___ RECORD SET

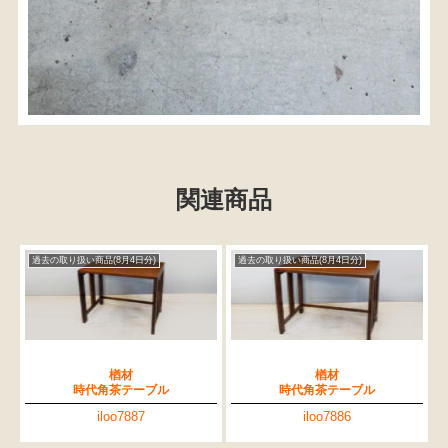
関連商品
過去の取り扱い商品(8月4日分)
過去の取り扱い商品(8月4日分)
楢材
楢材
時代角茶テーブル
時代角茶テーブル
iloo7887
iloo7886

______

Except for pictures, copy the records above exactly.

**OUTPUT FOR THIS EXERCISE:**
関連商品
過去の取り扱い商品(8月4日分)
過去の取り扱い商品(8月4日分)
楢材
楢材
時代角茶テーブル
時代角茶テーブル
iloo7887
iloo7886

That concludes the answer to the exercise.